Steven Krasner (born August 1, 1953) is a retired sports journalist and current author of children's books. He is best known for covering the Boston Red Sox for The Providence Journal, which he did from 1986 until his retirement from the newspaper in 2008. He is Executive Director of Rhode Island Write on Sports, conducts interactive classroom writing workshops as Nudging the Imagination, teaches journalism to 5th-7th graders at the Reach Out Global Academy in Singapore, is a former adjunct professor of writing at Bryant University and has freelanced for ESPN-Boston.com.

==Early life==
Krasner grew up in Cranston, Rhode Island, where he played varsity basketball and baseball at Cranston High School West. In 1975, he earned his bachelor's degree in English at Columbia University, earning team captain and MVP honors on the baseball team during his senior year. He was sports editor of the Columbia Daily Spectator.

==Personal life==
Krasner and his wife, Susan Oclassen, have three children and six grandchildren. In 2025 his eldest grandchild, Juliana Krasner, became a Level 1 black belt in taekwondo.

==Career==
===Sports journalism===
Krasner joined The Providence Journal in 1975 and covered many notable sports events, including three no-hitters and a number of World Series, baseball All-Star games, and Super Bowls. He was covering the 1989 World Series at Candlestick Park when it was interrupted by a 6.9-magnitude earthquake.
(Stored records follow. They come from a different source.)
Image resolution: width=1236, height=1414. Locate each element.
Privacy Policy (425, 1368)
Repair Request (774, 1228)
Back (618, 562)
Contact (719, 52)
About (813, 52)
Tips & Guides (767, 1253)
Krasner was inducted into the Words Unlimited Hall of Fame in 2008 and received the Dave O'Hara Award at the Boston Baseball Writers' Association of America dinner in 2010. He is a voter for the Baseball Hall of Fame and was a longtime advocate for the inclusion of Jim Rice, who was elected in his final year of eligibility in 2009. From 2010 to 2013 Krasner covered the Red Sox and the New England Patriots on a freelance basis for ESPN-Boston.com.

===Children's books===
In addition to his sports writing career, Krasner has published numerous children's books. These include Why Not Call it Cow Juice?; The Longest Game; Pedro Martinez; Have a Nice Nap, Humphrey; Play Ball Like the Hall of Famers; and Play Ball Like the Pros. The latter won the Parents' Choice Silver Award in 2002.
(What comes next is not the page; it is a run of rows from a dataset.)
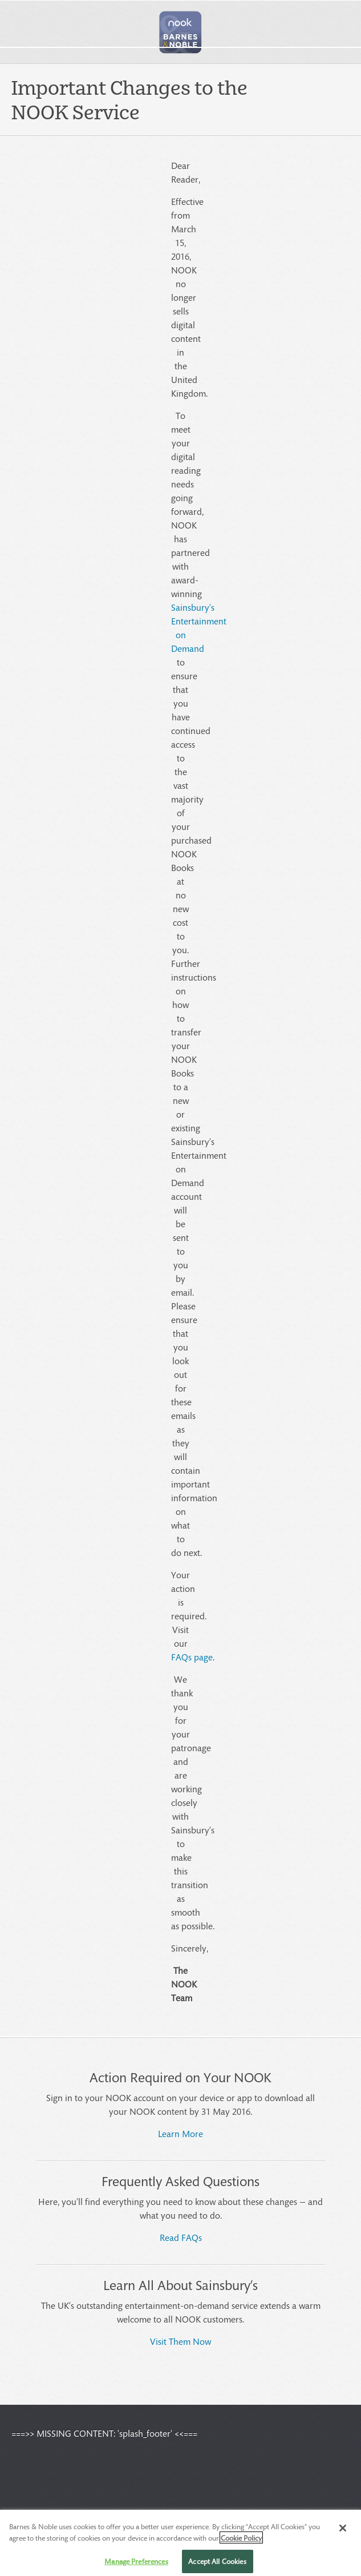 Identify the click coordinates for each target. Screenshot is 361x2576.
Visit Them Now (180, 2341)
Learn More (180, 2133)
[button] (181, 32)
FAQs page (192, 1657)
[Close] (342, 2533)
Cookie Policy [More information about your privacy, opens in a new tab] (241, 2543)
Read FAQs (181, 2237)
===Nudging the Imagination===
Krasner conducts numerous grade-appropriate writing workshops, virtually and in person, entitled Nudging the Imagination, that engage students in the writing process and align with standards. Among other workshops he helps school classes write and perform plays, and he also presents Professional Development workshops at conferences across the country.

===Rhode Island Write on Sports===
In 2013 Krasner became Executive Director of Rhode Island Write on Sports (RIWoS), a non-profit organization that helps under-served middle-school students in Rhode Island gain confidence and experience in writing, with sports as the content. He conducted his first RIWoS summer sports writing camp at the Calcutt Middle School in Central Falls, RI. His camp was featured in an article in the Providence Journal on July 16, 2014. In 2017 RIWoS expanded to two camps, one at Providence College and one at Bryant University. RIWoS is an affiliate of Write on Sports, Inc.

===International education consulting===
In 2021 Krasner started teaching journalism to 5th-7th graders at the Reach Out Global Academy in Singapore. Previous international experience includes interactive writing workshops in Tver, Russia.

===Academia===
Krasner was an adjunct professor at Bryant University from 2017-2020, teaching freshman writing classes.